Positive inotropic agents enhance cardiac output by increasing sarcomere contractility through elevation of free cytosolic calcium levels. This boosts contraction force and cardiac output, improving myocardial function. By enhancing contractility, these drugs also improve renal perfusion and alleviate cardiac stress in heart failure patients.
Q2: What is the mechanism of action for cardiac glycosides like digoxin?
Cardiac glycosides inhibit the Na+/K+-ATPase pump, raising intracellular sodium concentrations while blocking calcium extrusion. This increases intracellular calcium availability, enhancing myocardial contractility. Digoxin, derived from the Digitalis genus and used since 1785, remains a potent positive inotropic agent despite its narrow therapeutic window.

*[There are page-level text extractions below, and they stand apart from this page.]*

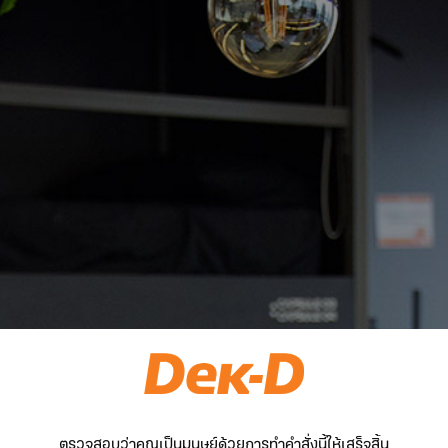
ตรวจสอบว่าคุณเป็นมนุษย์ด้วยการทำคำสั่งนี้ให้เสร็จสิ้น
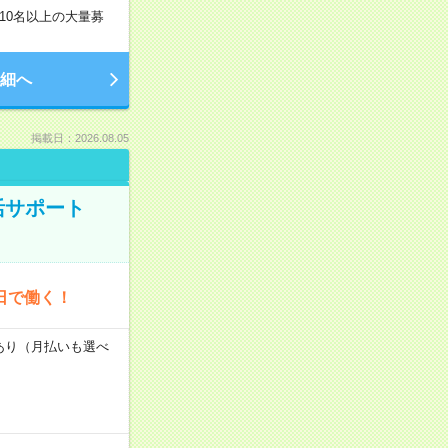
10名以上の大量募
細へ
掲載日：2026.08.05
活サポート
日で働く！
度あり（月払いも選べ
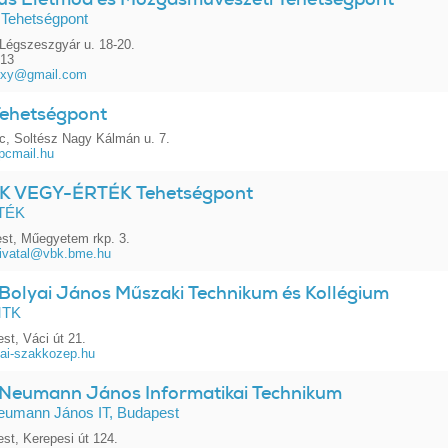
 Tehetségpont
Légszeszgyár u. 18-20.
913
rixy@gmail.com
Tehetségpont
c, Soltész Nagy Kálmán u. 7.
pcmail.hu
K VEGY-ÉRTÉK Tehetségpont
TÉK
st, Műegyetem rkp. 3.
hivatal@vbk.bme.hu
olyai János Műszaki Technikum és Kollégium
MTK
st, Váci út 21.
ai-szakkozep.hu
eumann János Informatikai Technikum
mann János IT, Budapest
st, Kerepesi út 124.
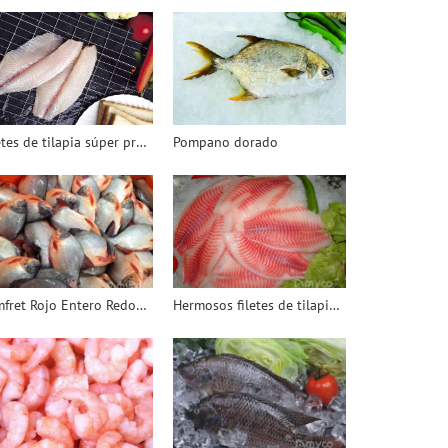
Filetes de tilapia súper profundos
Pompano dorado
Pomfret Rojo Entero Redondo
Hermosos filetes de tilapia congelada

Q3: Why do cardiac glycosides have a narrow therapeutic window?
Cardiac glycoside effects depend critically on plasma concentration. Low levels enhance parasympathetic activity beneficially, while high concentrations cause calcium overload, mesenteric artery ischemia, and sinus rhythm disturbances. This concentration-dependent toxicity necessitates careful monitoring of serum electrolytes and patient response to minimize risks and prevent arrhythmias.
Q4: What role do electrolytes play in cardiac glycoside toxicity?

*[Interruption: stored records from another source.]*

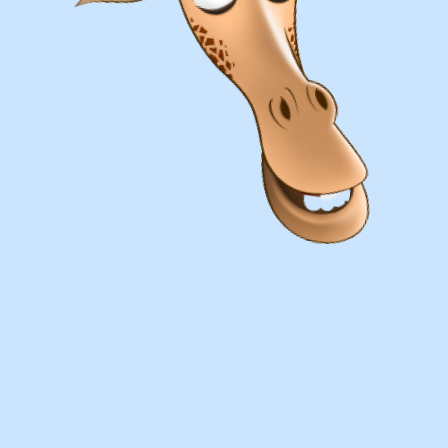
Оплата
Наличными курьеру или в пункте
выдачи при получении заказа.
Банковский перевод по факту
изготовления заказа!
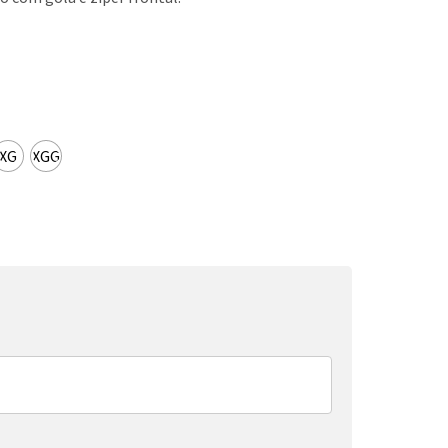
XG
XGG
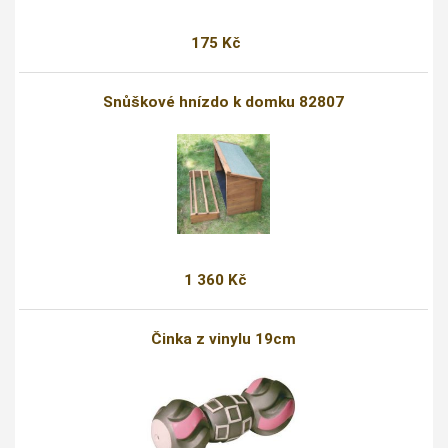
175 Kč
Snůškové hnízdo k domku 82807
1 360 Kč
Činka z vinylu 19cm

Potassium levels critically influence cardiac glycoside interactions; low potassium inhibits enzyme-inhibiting actions and increases cardiac automaticity, raising toxicity risk. Hypercalcemia increases digitalis-induced arrhythmia risk, while magnesium has protective effects. Careful serum electrolyte monitoring is essential to prevent arrhythmias and maintain therapeutic safety.
Q5: What are the common side effects of inotropic agents?
Common side effects of positive inotropic agents include gastrointestinal symptoms such as nausea and vomiting, and neurotoxic symptoms affecting the central nervous system. Electrolyte imbalances may trigger arrhythmias or toxicity. These adverse effects require careful patient monitoring and dose adjustment to maintain therapeutic benefit while minimizing harm.
Q6: What other positive inotropic agents are used besides cardiac glycosides?
Beyond cardiac glycosides, positive inotropic agents include beta-adrenoceptor agonists like dobutamine, phosphodiesterase III inhibitors such as milrinone, and steroid derivatives. These agents have different mechanisms of action and therapeutic effects. However, their use requires careful consideration due to potential adverse effects and narrow therapeutic windows.
Q7: How is cardiac glycoside toxicity treated?
Treatment for cardiac glycoside toxicity involves stopping the medication immediately. Severe arrhythmias may require active interventions such as atropine or temporary pacemaker for bradycardia, or potassium infusion for fast ventricular arrhythmias. Anti-digoxin immunotherapy serves as the specific antidote for severe digitalis toxicity.